The cost of more

12 min read Original article ↗

I spent last week in Italy. It was meant to be a summer holiday, and instead I spent most of it working in the sun, though to be fair, a good thawing out was badly needed. But in a small miracle, I also managed to read a book. A book. A physical book, held in two hands. For everyone who insists that listening isn’t the same as reading, I challenge you to acquire two kids, a dog, and a startup and then find the time to get all the way through one. I won’t relitigate it here. I’m a voracious reader and always have been, mostly non-fiction, mostly to get some perspective, to ground myself in my own beliefs, to build a framework for navigating a life.

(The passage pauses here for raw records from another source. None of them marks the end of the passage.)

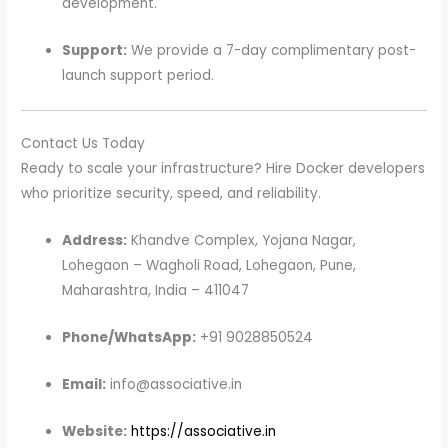
development.
Support:
We provide a 7-day complimentary post-
launch support period.
Contact Us Today
Ready to scale your infrastructure? Hire Docker developers
who prioritize security, speed, and reliability.
Address:
Khandve Complex, Yojana Nagar,
Lohegaon – Wagholi Road, Lohegaon, Pune,
Maharashtra, India – 411047
Phone/WhatsApp:
+91 9028850524
Email:
info@associative.in
Website:
https://associative.in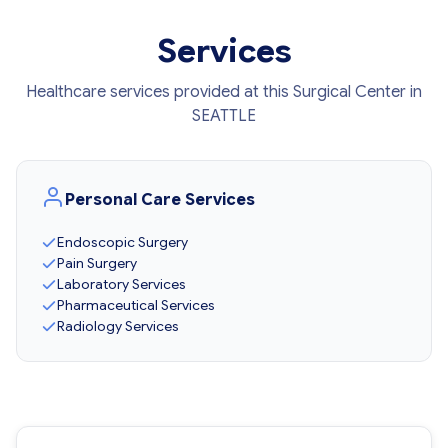
Services
Healthcare services provided at this Surgical Center in
SEATTLE
Personal Care Services
Endoscopic Surgery
Pain Surgery
Laboratory Services
Pharmaceutical Services
Radiology Services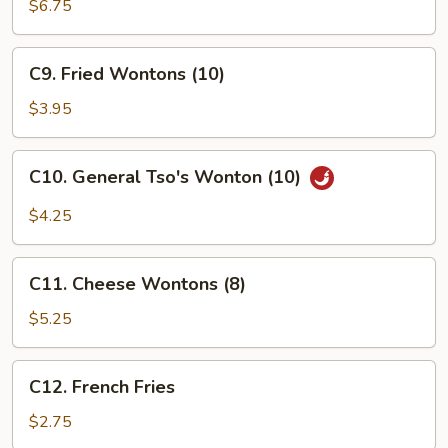
Beef
$6.75
(4)
C9.
C9. Fried Wontons (10)
Fried
Wontons
$3.95
(10)
C10.
C10. General Tso's Wonton (10)
General
Tso's
$4.25
Wonton
(10)
C11.
C11. Cheese Wontons (8)
Cheese
Wontons
$5.25
(8)
C12.
C12. French Fries
French
Fries
$2.75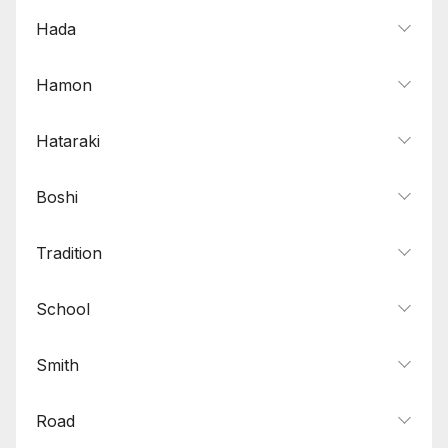
Hada
Hamon
Hataraki
Boshi
Tradition
School
Smith
Road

The book I chose was Michael Pollan’s A World Appears, billed as a science book but really a philosophical one, a long inquiry into consciousness. And it turned out to be a philosophical week all round, because while I was reading it, the Pope published Magnifica Humanitas: forty-odd thousand words on safeguarding the human person in the age of artificial intelligence. I did not get the honour of reading all of it. I got the cliff notes. But the two of them, read side by side in the same Italian week, told me something I haven’t been able to shake.

The world is in a genuinely weird time.

Here is the strange thing about these two books. They appear to disagree, and underneath they’re making the same plea.

Pollan spends three hundred pages establishing, with great care and honesty, that we have almost no idea what consciousness actually is. We don’t know how it arises, who has it, or whether the self (the thing you most take for granted, the you reading this) is anything more than a convincing story the brain tells itself. He visits neuroscientists who suspect the self is an illusion, and plant biologists hunting for the first flicker of awareness in a leaf.

The Pope is doing the opposite, or seems to be. Magnifica Humanitas is an argument that the human person is magnificent and must be defended, that our dignity does not depend on our abilities, our wealth, or our position, but simply on the fact that we exist. Where Pollan dissolves human specialness, the Pope plants a flag in it.

And yet they want the same thing. Both are insisting, in their different dialects, that we situate ourselves inside a moral framework. Pollan, because if we don’t understand consciousness we should be humble about what we trample. The Pope, because if we forget what a person is, we will start treating people, and ourselves, as products. Two men, one a self-described psychedelic confessor and the other the Bishop of Rome, arriving at the same warning from opposite ends of the room.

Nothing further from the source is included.